---------- RAW DATA
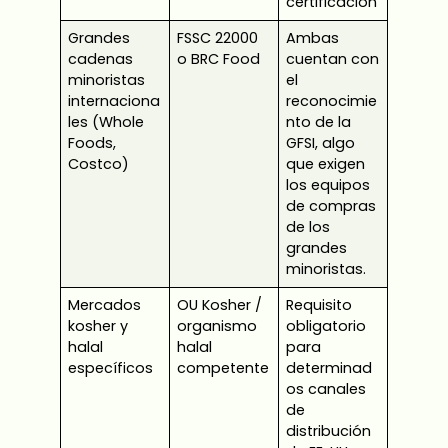
certificación
Grandes
FSSC 22000
Ambas
cadenas
o BRC Food
cuentan con
minoristas
el
internaciona
reconocimie
les (Whole
nto de la
Foods,
GFSI, algo
Costco)
que exigen
los equipos
de compras
de los
grandes
minoristas.
Mercados
OU Kosher /
Requisito
kosher y
organismo
obligatorio
halal
halal
para
específicos
competente
determinad
os canales
de
distribución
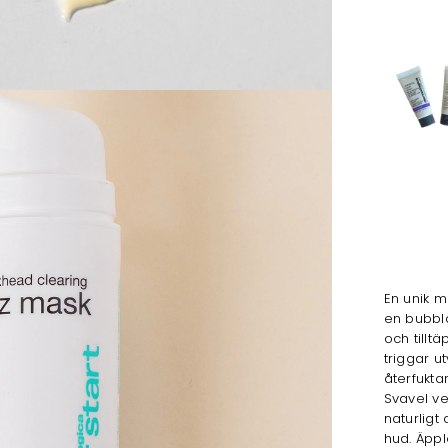
En unik m
en bubbl
och tillt
triggar u
återfukta
Svavel v
naturligt
hud. Äppl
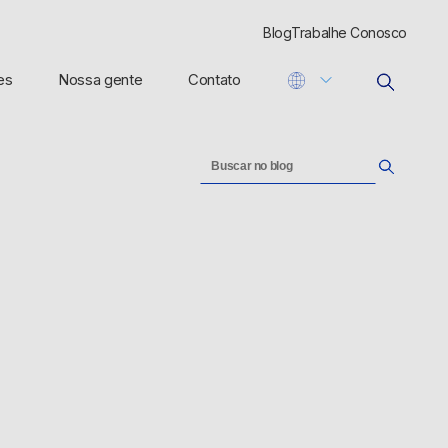
Blog
Trabalhe Conosco
es
Nossa gente
Contato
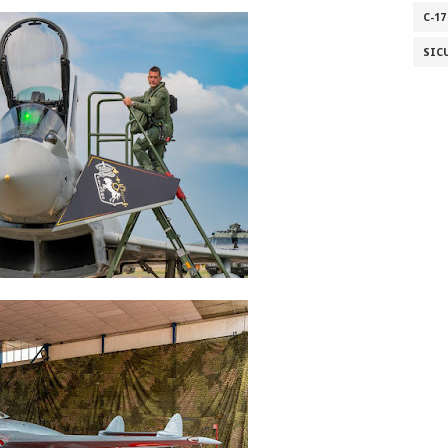
C-17
SIC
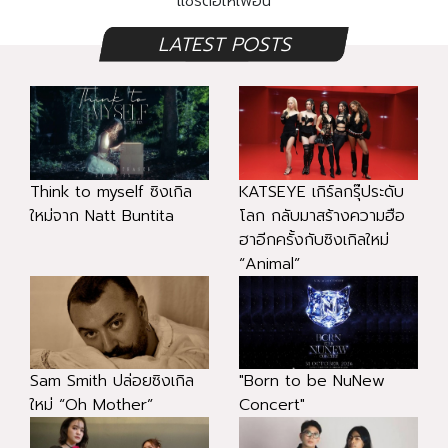
แชร์ต่อให้เพื่อน
LATEST POSTS
Think to myself ซิงเกิล
KATSEYE เกิร์ลกรุ๊ประดับ
ใหม่จาก Natt Buntita
โลก กลับมาสร้างความฮือ
ฮาอีกครั้งกับซิงเกิลใหม่
“Animal”
Sam Smith ปล่อยซิงเกิล
"Born to be NuNew
ใหม่ “Oh Mother”
Concert"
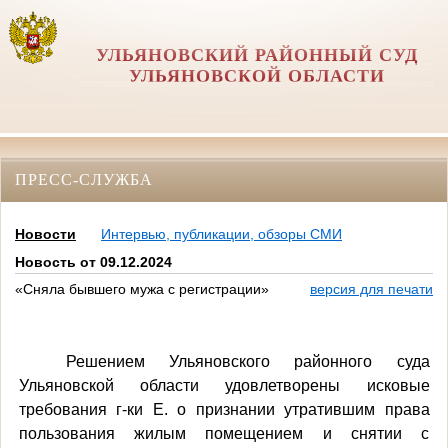
УЛЬЯНОВСКИЙ РАЙОННЫЙ СУД
УЛЬЯНОВСКОЙ ОБЛАСТИ
ПРЕСС-СЛУЖБА
Новости
Интервью, публикации, обзоры СМИ
Новость от 09.12.2024
«Сняла бывшего мужа с регистрации»
версия для печати
Решением Ульяновского районного суда
Ульяновской области удовлетворены исковые
требования г-ки Е
. о признании утратившим права
пользования жилым помещением и снятии с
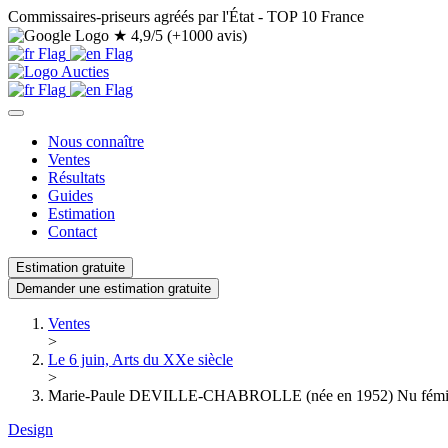
Commissaires-priseurs agréés par l'État - TOP 10 France
★
4,9/5 (+1000 avis)
Nous connaître
Ventes
Résultats
Guides
Estimation
Contact
Estimation gratuite
Demander une estimation gratuite
Ventes
>
Le 6 juin, Arts du XXe siècle
>
Marie-Paule DEVILLE-CHABROLLE (née en 1952) Nu féminin
Design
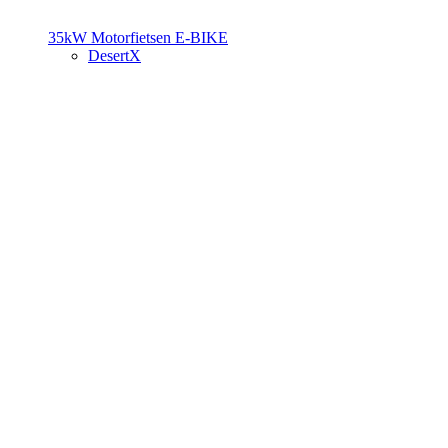
35kW Motorfietsen
E-BIKE
DesertX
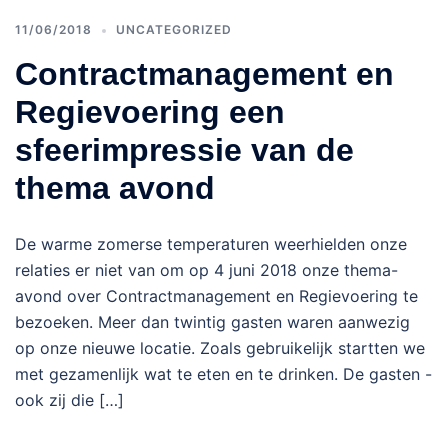
11/06/2018
UNCATEGORIZED
Contractmanagement en
Regievoering een
sfeerimpressie van de
thema avond
De warme zomerse temperaturen weerhielden onze
relaties er niet van om op 4 juni 2018 onze thema-
avond over Contractmanagement en Regievoering te
bezoeken. Meer dan twintig gasten waren aanwezig
op onze nieuwe locatie. Zoals gebruikelijk startten we
met gezamenlijk wat te eten en te drinken. De gasten -
ook zij die […]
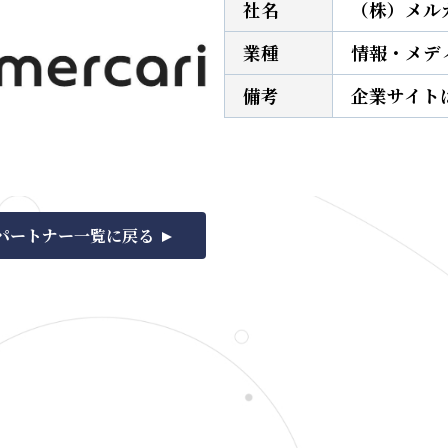
社名
（株）メル
業種
情報・メデ
備考
企業サイト
パートナー一覧に戻る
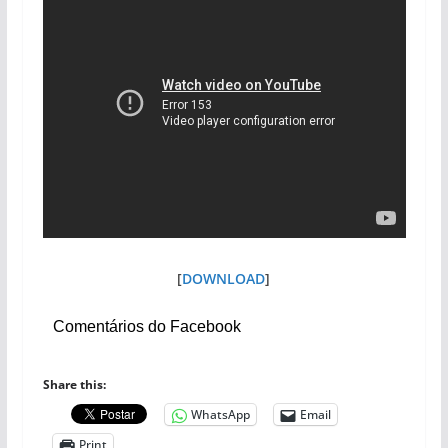
[
DOWNLOAD
]
Comentários do Facebook
Share this:
WhatsApp
Email
Print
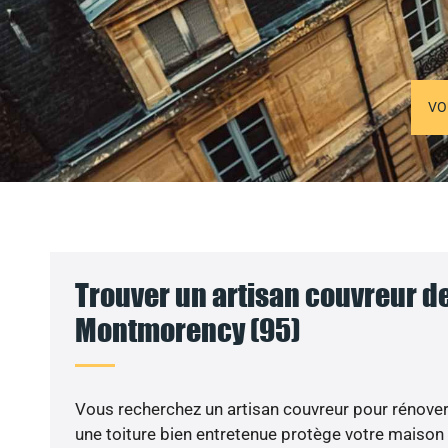
VO
Trouver un artisan couvreur de
Montmorency (95)
Vous recherchez un artisan couvreur pour rénover v
une toiture bien entretenue protège votre maison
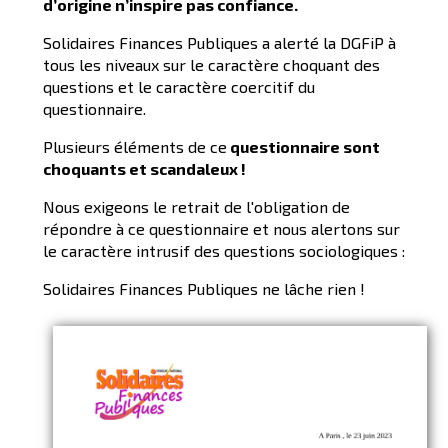
d’origine n’inspire pas confiance.
Solidaires Finances Publiques a alerté la DGFiP à
tous les niveaux sur le caractère choquant des
questions et le caractère coercitif du
questionnaire.
Plusieurs éléments de ce
questionnaire sont
choquants et scandaleux !
Nous exigeons le retrait de l'obligation de
répondre à ce questionnaire et nous alertons sur
le caractère intrusif des questions sociologiques :
Solidaires Finances Publiques ne lâche rien !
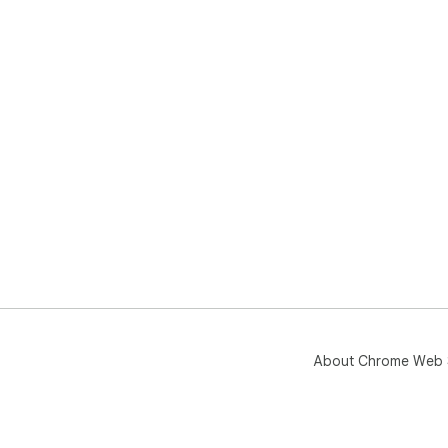
About Chrome Web 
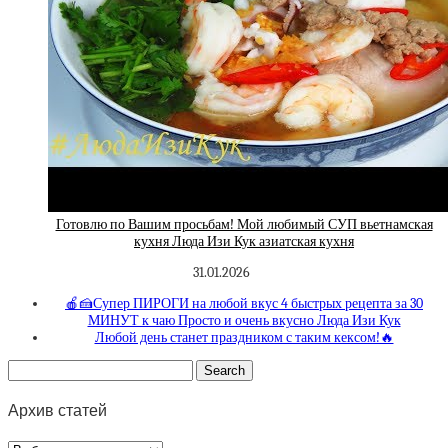
Готовлю по Вашим просьбам! Мой любимый СУП вьетнамская
кухня Люда Изи Кук азиатская кухня
31.01.2026
🍎🍰Супер ПИРОГИ на любой вкус 4 быстрых рецепта за 30
МИНУТ к чаю Просто и очень вкусно Люда Изи Кук
Любой день станет праздником с таким кексом!🔥
Архив статей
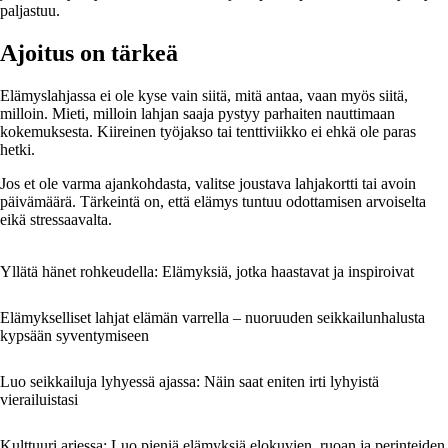
paljastuu.
Ajoitus on tärkeä
Elämyslahjassa ei ole kyse vain siitä, mitä antaa, vaan myös siitä,
milloin. Mieti, milloin lahjan saaja pystyy parhaiten nauttimaan
kokemuksesta. Kiireinen työjakso tai tenttiviikko ei ehkä ole paras
hetki.
Jos et ole varma ajankohdasta, valitse joustava lahjakortti tai avoin
päivämäärä. Tärkeintä on, että elämys tuntuu odottamisen arvoiselta
eikä stressaavalta.
Yllätä hänet rohkeudella: Elämyksiä, jotka haastavat ja inspiroivat
Elämykselliset lahjat elämän varrella – nuoruuden seikkailunhalusta
kypsään syventymiseen
Luo seikkailuja lyhyessä ajassa: Näin saat eniten irti lyhyistä
vierailuistasi
Kulttuuri arjessa: Luo pieniä elämyksiä elokuvien, ruoan ja perinteiden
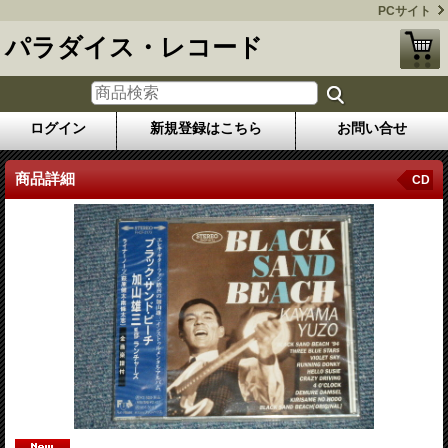
PCサイト
パラダイス・レコード
ログイン
新規登録はこちら
お問い合せ
商品詳細
CD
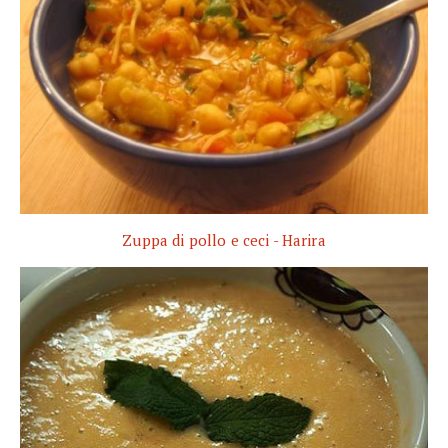
Zuppa di pollo e ceci - Harira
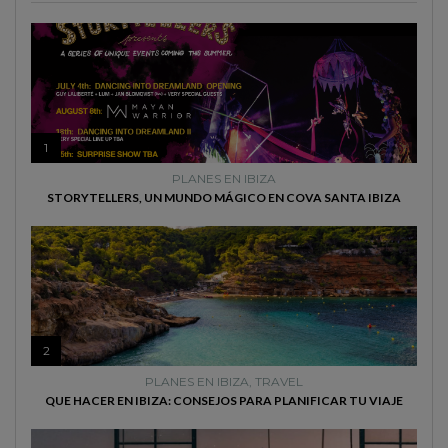
1
PLANES EN IBIZA
STORYTELLERS, UN MUNDO MÁGICO EN COVA SANTA IBIZA
2
PLANES EN IBIZA
,
TRAVEL
QUE HACER EN IBIZA: CONSEJOS PARA PLANIFICAR TU VIAJE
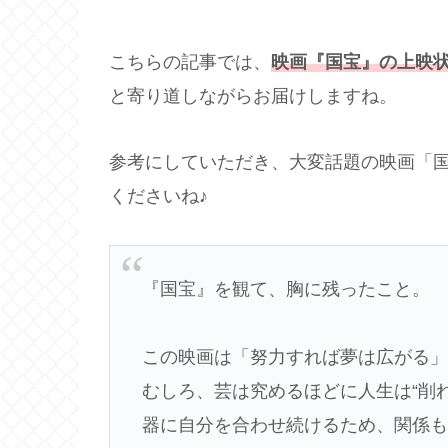
こちらの記事では、
映画『国宝』の上映
と寄り道しながらお届けしますね。
参考にしていただき、大変話題の映画「
くださいね♪
『国宝』を観て、胸に残ったこと。
この映画は「努力すれば夢は広がる
むしろ、芸は究めるほどに人生は“削
器に自分を合わせ続けるため、関係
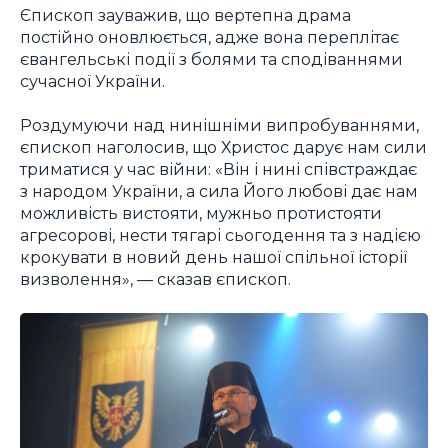
Єпископ зауважив, що вертепна драма
постійно оновлюється, адже вона переплітає
євангельські події з болями та сподіваннями
сучасної України.
Роздумуючи над нинішніми випробуваннями,
єпископ наголосив, що Христос дарує нам сили
триматися у час війни: «Він і нині співстраждає
з народом України, а сила Його любові дає нам
можливість вистояти, мужньо протистояти
агресорові, нести тягарі сьогодення та з надією
крокувати в новий день нашої спільної історії
визволення», — сказав єпископ.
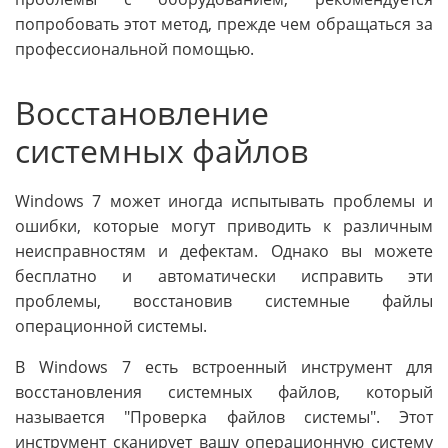
попробовать этот метод, прежде чем обращаться за
профессиональной помощью.
Восстановление
системных файлов
Windows 7 может иногда испытывать проблемы и
ошибки, которые могут приводить к различным
неисправностям и дефектам. Однако вы можете
бесплатно и автоматически исправить эти
проблемы, восстановив системные файлы
операционной системы.
В Windows 7 есть встроенный инструмент для
восстановления системных файлов, который
называется "Проверка файлов системы". Этот
инструмент сканирует вашу операционную систему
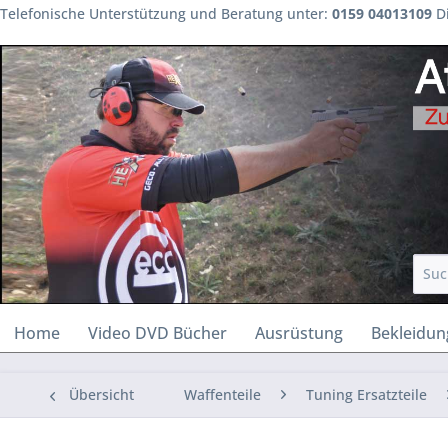
Telefonische Unterstützung und Beratung unter:
0159 04013109
Di
Home
Video DVD Bücher
Ausrüstung
Bekleidun
Übersicht
Waffenteile
Tuning Ersatzteile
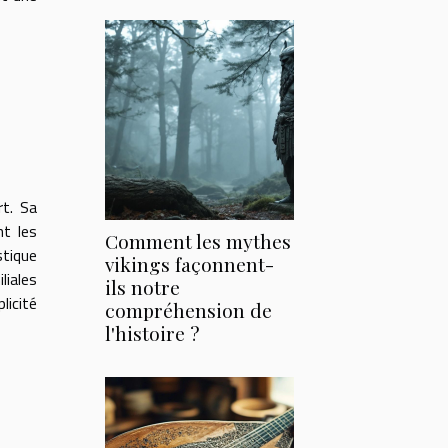
rt. Sa
nt les
Comment les mythes
stique
vikings façonnent-
liales
ils notre
licité
compréhension de
l'histoire ?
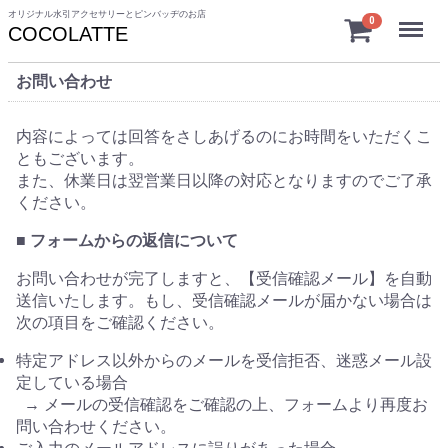
オリジナル水引アクセサリーとピンバッヂのお店
Menu
0
COCOLATTE
お問い合わせ
内容によっては回答をさしあげるのにお時間をいただくこ
ともございます。
また、休業日は翌営業日以降の対応となりますのでご了承
ください。
■ フォームからの返信について
お問い合わせが完了しますと、【受信確認メール】を自動
送信いたします。もし、受信確認メールが届かない場合は
次の項目をご確認ください。
特定アドレス以外からのメールを受信拒否、迷惑メール設
定している場合
→ メールの受信確認をご確認の上、フォームより再度お
問い合わせください。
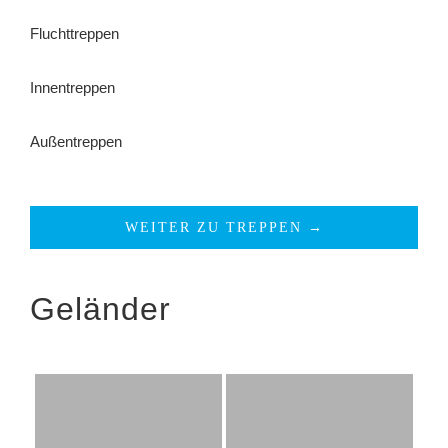
Fluchttreppen
Innentreppen
Außentreppen
WEITER ZU TREPPEN →
Geländer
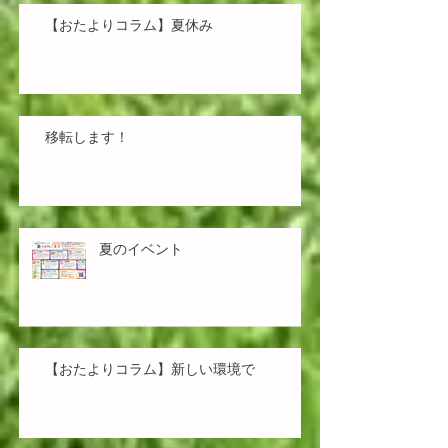
【おたよりコラム】夏休み
移転します！
夏のイベント
【おたよりコラム】新しい環境で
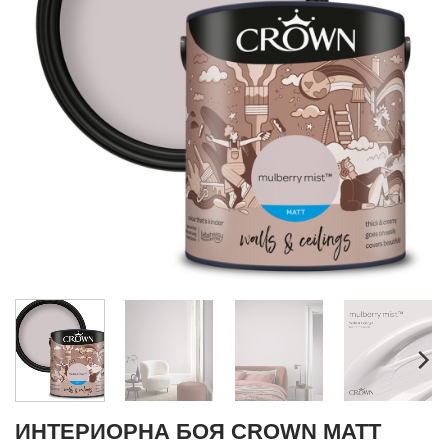
ИНТЕРИОРНА БОЯ CROWN MATT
--------------------
» DIRECTIONS
Copy out the listing above from the line containing "específicos" to the line containing "ใหม่จาก Natt Buntita", both included, exactly as written and minus the images.

» RESULT OF THE TASK
específicos
competente
determinad
os canales
de
distribución
En unik m
en bubbl
och tillt
triggar u
återfukta
Svavel v
naturligt
hud. Äppl
Blog
Trabalhe Conosco
es
Nossa gente
Contato
C-17
SIC
แชร์ต่อให้เพื่อน
LATEST POSTS
Think to myself ซิงเกิล
KATSEYE เกิร์ลกรุ๊ประดับ
ใหม่จาก Natt Buntita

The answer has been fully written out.